Sure, being a beginner is a temporary situation, but let's not excuse absurdities and unnecessary convolutions as a result.


It goes implied in pg's remark, and my own opinion, that the notation must be good for practitioners. It's of course possible for notation to be plain bad for everyone.

The argument actually says "don't optimize notation for beginners, optimize for practitioners". It doesn't imply making things difficult for beginners on purpose; just that they are not the priority.


I understand that, I read the remark. But you were replying to a comment about Perl, and I want to make it clear that there are plenty of people and languages that make excuses in favor of practitioners when it's convenient and that they shouldn't.

I just don't even think it's a useful remark because you can just claim people you disagree with are beginners and people you agree with are practitioners and now anything can be argued.


I wasn't commenting on perl, in case there's any confusion.

I wouldn't call people who disagree with me on PL design issues beginners. I would call beginners beginners. It's not a matter of disagreeing, it's a matter of experience and time working on real projects with a language.


I'd even go further, notation should never .. well that's too radical, rarely be a topic of discussion.

Concepts are way more important. Spending time on syntax is like having a course in tar --flags.


This explains the success of APL.


In case you're being snarky: it doesn't logically follow that because PL notation should optimize for practitioners, that any notation will be successful. It's possible for a notation to be bad for practitioners as well.

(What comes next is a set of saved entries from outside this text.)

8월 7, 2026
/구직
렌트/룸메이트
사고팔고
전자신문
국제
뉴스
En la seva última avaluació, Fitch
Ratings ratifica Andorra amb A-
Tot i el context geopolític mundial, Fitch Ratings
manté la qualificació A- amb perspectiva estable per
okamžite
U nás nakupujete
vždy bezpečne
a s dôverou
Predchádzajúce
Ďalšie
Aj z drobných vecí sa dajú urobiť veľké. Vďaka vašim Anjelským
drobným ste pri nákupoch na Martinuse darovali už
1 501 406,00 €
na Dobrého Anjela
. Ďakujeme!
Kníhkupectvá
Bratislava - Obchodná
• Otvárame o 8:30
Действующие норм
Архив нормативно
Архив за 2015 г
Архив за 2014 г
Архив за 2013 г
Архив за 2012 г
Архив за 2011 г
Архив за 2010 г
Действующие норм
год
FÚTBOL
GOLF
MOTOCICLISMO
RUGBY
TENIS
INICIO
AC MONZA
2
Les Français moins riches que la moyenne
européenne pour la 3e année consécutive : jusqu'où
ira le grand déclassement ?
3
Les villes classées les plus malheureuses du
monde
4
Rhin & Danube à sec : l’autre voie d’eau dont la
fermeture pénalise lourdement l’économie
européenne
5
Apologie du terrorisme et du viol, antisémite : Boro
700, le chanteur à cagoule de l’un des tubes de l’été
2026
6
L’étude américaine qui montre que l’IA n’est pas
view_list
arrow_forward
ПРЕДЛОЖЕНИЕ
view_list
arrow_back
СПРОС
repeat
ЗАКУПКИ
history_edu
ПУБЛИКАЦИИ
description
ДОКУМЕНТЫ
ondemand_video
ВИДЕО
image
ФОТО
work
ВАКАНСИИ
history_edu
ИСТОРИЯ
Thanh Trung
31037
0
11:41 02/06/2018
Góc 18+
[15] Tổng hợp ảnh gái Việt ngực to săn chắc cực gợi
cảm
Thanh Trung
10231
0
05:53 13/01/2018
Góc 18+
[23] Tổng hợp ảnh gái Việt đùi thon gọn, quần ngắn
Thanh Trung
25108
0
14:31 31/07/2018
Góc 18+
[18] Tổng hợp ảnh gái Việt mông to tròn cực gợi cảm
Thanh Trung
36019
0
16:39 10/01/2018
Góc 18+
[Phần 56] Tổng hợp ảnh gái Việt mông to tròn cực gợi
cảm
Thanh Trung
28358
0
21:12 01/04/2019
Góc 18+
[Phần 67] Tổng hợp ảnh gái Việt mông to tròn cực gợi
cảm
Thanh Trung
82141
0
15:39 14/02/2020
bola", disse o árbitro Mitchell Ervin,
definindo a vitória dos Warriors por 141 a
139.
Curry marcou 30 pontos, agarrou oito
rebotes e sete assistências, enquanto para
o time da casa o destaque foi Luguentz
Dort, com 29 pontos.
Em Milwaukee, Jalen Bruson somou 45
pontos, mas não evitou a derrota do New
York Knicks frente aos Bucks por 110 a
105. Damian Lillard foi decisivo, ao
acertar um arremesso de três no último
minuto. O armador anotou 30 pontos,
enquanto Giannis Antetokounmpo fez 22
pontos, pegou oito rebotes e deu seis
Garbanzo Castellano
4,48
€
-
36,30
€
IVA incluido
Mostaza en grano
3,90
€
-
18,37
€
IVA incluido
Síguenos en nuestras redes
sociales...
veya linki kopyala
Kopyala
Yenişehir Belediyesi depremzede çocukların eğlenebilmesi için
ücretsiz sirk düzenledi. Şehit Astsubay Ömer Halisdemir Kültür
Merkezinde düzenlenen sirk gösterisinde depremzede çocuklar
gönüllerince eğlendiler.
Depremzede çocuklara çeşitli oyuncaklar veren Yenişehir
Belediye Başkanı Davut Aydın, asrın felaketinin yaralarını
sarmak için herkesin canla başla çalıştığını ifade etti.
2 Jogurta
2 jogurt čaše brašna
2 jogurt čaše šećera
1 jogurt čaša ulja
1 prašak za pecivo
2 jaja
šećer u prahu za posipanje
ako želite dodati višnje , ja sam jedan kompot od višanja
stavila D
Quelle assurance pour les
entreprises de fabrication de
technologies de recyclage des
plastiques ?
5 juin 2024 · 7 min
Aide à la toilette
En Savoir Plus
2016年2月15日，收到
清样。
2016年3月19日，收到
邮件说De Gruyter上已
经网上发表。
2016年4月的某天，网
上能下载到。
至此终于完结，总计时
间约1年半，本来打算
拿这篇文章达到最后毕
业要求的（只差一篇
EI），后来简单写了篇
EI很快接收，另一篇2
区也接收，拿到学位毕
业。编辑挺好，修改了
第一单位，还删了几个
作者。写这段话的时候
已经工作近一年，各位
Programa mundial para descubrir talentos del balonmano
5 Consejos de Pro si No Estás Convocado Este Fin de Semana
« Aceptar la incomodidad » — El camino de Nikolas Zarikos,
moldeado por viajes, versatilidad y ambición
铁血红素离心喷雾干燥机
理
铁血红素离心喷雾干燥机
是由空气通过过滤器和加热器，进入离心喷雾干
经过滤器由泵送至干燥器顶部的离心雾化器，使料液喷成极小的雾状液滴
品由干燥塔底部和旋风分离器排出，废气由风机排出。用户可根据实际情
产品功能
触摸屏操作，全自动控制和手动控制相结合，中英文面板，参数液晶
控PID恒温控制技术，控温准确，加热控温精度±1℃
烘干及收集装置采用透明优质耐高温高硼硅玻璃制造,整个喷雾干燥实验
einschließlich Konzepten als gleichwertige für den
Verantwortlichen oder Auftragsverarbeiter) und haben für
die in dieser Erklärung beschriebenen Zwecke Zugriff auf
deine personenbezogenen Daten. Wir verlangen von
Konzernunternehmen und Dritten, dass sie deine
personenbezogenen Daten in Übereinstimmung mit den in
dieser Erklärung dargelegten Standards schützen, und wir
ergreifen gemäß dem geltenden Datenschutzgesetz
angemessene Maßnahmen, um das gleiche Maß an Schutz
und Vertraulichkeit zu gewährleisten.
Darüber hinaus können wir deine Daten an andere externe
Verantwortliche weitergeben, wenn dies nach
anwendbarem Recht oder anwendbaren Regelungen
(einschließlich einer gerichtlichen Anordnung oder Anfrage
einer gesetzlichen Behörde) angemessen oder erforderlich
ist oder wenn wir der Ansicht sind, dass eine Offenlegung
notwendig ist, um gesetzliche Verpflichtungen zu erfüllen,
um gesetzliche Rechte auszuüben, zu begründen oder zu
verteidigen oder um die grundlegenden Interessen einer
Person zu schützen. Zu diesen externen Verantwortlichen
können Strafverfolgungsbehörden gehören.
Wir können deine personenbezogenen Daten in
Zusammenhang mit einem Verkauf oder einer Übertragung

There’s a small group of people (financial analysts, mostly) who use APL derived languages, are hugely productive and make tons of money, and have no interest in changing the language they use. Not every tool is for every purpose and not every language should try to appeal to all users.


Although many of the APL derived languages changed their syntax by removing the fancy symbols. I'm not disagreeing, though: some people like them, some don't, and that's why people use j, k, and APL.


What about beginners who stay beginners?